Em nenhum dos lugares acima citados se diz que Sua Alteza Real prefereria transferir‑se para o Brasil, ao aceder à proposição feita pela França; mas antes positivamente se afirma e repete que só em última extremidade é que tomaria partido de abandonar este Reino.
Tão‑pouco considerou jamais Sua Alteza Real que a clausura dos portos pudesse justificar Sua Majestade Britânica a excitá‑la a usar de represália, ocupando a ilha da Madeira ou qualquer outra colónia portuguesa. Sua Alteza Real, em todas as ocasiões desta negociação, mostrou sempre estar persuadido de que sua Majestade Britânica reconheceria de que só circunstâncias mui imperiosas e irresistíveis é que poderiam obrigá‑lo à clausura dos portos aos navios ingleses; e o exemplo de 1801, em que a Grã‑Bretanha assentiu a um igual passo, tranquilizava a Sua Alteza Real, assim como o reconhecido carácter de justiça e moderação de Sua Majestade Britânica, e não menos o comum interesse de ambas as Monarquias: como pois podem ter lugar os termos do prâmbulo «et considérant qu’un tel acte d’hostilité» até às palavras «ne pouvait manquer ce même effect» e como podem ter lugar os termos «demande à laquelle Sa Majesté Britannique ne pourrait jamais être censée avoir donné sont consentement?» Quando ainda que Sua Majestade Britânica não expresse este consentimento, ele se devia presumir tacitamente dado, pois que a presente convenção deve ser fundada neste motivo! É pois evidente que estas expressões do preâmbulo não podem servir de base à convenção, que tem por objecto conservar intacta à Monarquia Portuguesa a ilha da Madeira e as mais possessões ultramarinas.

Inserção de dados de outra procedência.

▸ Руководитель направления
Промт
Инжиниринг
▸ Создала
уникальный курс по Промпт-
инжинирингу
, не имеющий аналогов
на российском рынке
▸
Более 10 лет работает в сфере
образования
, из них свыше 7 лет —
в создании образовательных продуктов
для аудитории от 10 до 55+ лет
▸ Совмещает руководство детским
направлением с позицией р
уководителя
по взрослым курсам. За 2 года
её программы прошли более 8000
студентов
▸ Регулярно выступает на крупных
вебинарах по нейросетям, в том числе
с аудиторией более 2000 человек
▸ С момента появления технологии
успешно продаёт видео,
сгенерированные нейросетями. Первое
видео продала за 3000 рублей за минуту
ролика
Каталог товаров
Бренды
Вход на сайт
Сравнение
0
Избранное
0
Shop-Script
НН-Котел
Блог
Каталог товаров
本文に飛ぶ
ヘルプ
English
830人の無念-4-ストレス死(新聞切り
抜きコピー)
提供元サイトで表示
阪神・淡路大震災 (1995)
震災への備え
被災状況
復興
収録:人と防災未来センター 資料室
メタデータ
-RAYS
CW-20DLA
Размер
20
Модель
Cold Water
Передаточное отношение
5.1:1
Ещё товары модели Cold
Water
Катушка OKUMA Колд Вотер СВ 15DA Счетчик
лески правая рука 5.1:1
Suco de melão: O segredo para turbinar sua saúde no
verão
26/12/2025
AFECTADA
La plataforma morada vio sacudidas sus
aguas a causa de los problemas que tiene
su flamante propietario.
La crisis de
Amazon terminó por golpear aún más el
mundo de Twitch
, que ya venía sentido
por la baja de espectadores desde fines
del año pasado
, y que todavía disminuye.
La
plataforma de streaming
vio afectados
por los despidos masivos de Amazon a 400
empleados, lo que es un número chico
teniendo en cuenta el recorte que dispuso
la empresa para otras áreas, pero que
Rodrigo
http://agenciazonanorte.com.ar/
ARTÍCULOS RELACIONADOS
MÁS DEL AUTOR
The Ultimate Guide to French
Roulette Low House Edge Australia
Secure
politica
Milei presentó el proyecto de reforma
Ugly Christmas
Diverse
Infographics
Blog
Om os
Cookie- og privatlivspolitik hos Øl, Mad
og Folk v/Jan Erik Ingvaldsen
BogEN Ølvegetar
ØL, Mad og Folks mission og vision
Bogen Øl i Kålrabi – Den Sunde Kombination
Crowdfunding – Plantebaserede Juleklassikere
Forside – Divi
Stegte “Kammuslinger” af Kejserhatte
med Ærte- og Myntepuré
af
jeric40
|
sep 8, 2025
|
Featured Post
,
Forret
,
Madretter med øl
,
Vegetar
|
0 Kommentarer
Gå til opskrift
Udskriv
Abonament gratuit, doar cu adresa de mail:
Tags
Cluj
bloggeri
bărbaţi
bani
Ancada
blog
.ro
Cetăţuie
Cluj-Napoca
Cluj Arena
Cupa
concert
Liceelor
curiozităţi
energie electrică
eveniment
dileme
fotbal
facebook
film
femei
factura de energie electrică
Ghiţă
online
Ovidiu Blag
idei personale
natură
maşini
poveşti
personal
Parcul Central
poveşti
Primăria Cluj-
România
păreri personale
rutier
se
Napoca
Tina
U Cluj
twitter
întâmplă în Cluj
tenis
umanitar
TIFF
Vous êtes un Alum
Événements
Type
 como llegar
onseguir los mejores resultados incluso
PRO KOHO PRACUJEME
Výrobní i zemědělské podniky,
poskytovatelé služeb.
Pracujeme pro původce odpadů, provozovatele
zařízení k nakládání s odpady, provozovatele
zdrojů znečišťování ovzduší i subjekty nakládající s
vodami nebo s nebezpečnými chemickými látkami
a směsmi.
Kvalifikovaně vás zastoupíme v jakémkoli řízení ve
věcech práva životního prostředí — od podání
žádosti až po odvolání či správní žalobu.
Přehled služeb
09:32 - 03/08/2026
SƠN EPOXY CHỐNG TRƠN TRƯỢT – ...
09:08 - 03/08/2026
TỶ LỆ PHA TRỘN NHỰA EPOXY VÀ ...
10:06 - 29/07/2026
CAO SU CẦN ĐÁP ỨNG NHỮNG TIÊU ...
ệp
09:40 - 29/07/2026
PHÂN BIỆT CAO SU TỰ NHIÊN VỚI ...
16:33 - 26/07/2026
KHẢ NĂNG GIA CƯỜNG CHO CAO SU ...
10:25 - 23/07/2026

ARTIGO I. – Este artigo não é concebido conforme as instruções dadas ao Ministro de Sua Alteza Real em Londres. Nelas se declara que, enquanto não houvesse certeza de passo algum ou declaração de hostil da França a Portugal, não poderia o Governo Britânico intentar expedição alguma contra a Madeira ou qualquer outra possessão portuguesa; e do artigo estipulado entende‑se que terá lugar esta expedição logo que Portugal cometer de qualquer modo um acto de hostilidade contra a Grã‑Bretanha, fechando os seus portos à bandeira inglesa. O grande perigo a que esta ocupação da Madeira arriscaria se acha claramente exposto nas instruções sobre o artigo III, e por isso aqui se não repete.
Contudo, no momento presente, não por hostilidades da parte de Portugal, mas pela marcha das tropas francesas e espanholas que se aproximam às fronteiras, pode a Inglaterra pôr em prática o que se estipula no dito artigo I, sem ser preciso participá‑lo ao Ministro de Sua Alteza Real em Londres, que dali se deve retirar.

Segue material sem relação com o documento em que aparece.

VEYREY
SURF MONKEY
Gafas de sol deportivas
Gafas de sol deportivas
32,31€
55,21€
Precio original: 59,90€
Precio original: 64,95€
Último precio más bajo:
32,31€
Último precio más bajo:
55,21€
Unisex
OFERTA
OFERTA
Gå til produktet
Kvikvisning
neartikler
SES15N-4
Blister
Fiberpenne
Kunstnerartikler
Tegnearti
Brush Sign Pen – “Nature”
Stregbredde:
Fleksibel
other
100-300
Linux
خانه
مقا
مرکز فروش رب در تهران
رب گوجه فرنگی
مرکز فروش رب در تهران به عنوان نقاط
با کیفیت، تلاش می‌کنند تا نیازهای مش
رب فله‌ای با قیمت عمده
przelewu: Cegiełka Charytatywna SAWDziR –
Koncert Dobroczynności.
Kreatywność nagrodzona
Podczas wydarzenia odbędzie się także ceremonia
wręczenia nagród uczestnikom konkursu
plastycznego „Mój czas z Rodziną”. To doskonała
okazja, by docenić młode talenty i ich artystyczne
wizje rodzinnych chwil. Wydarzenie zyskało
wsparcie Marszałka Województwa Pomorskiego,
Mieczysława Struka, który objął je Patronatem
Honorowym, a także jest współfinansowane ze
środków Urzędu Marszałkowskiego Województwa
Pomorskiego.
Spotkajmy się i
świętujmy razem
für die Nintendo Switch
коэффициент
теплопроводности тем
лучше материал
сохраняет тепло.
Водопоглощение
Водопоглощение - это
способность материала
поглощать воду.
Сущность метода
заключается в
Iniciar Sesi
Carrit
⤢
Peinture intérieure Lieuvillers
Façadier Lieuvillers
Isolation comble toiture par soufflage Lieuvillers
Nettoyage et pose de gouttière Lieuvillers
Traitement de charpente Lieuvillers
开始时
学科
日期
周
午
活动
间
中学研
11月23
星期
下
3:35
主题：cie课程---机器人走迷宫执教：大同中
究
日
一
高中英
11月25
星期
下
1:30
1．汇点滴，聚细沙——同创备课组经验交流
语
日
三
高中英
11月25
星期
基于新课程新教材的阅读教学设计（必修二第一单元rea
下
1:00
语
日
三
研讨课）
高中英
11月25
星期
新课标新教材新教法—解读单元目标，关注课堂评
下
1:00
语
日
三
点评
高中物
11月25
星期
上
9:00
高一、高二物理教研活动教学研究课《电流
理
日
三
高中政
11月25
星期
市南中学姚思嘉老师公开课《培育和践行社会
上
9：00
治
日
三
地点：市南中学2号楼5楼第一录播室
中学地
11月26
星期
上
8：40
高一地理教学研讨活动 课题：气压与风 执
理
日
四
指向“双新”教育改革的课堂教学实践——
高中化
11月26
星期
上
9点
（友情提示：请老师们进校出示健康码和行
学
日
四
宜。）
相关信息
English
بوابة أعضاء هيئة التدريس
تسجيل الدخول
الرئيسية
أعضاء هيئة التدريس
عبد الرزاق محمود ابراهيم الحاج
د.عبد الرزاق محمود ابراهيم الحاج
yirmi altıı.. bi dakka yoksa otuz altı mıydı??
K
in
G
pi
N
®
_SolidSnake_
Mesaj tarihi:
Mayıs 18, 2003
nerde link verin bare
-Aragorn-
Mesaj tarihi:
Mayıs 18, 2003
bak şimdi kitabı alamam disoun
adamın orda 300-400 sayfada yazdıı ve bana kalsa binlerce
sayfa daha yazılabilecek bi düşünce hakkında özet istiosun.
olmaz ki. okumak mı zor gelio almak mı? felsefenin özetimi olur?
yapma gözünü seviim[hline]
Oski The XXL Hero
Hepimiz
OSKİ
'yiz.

O último parágrafo deste artigo «Il s’engage» até ao fim está muito bem concebido e se aprova, mas é preciso que o comandante inglês guarde sobre ele o mais inviolável segredo.
ARTIGO II. – É aprovado.
ARTIGO III. – Este artigo fica aprovado, em consequência do que se disse no fim das observações sobre o artigo I; reflectindo sòmente que não é justo alegar para isto a clausura dos portos, mas o que estava apontado no projecto da convenção, como já acima se disse.
ARTIGO IV. – O primeiro parágrafo deste artigo, que diz respeito a obrigar‑se Sua Alteza Real a não ceder em caso algum a marinha de guerra ou mercante, nem tão‑pouco a reuni‑la às de França ou de Espanha, não se pode estipular; e a este respeito repito as instruções que foram dadas (artigo V).É do interesse de Sua Alteza Real que em nenhum caso a marinha portuguesa de guerra e mercante passe a poder dos franceses, e cuidará muito em fazer partir a marinha real para o Brasil, impedindo, quanto lhe seja possível, a sua reunião à de França ou Espanha. Tanto a marinha real como a mercante se retirará quando Sua Alteza Real for obrigado a sair de Portugal. Neste sentido pode V. S.ª traçar este artigo. No caso porém de se achar alguma parte da marinha real neste porto, a Inglaterra pode impedir a sua saída por meio de forças de observação.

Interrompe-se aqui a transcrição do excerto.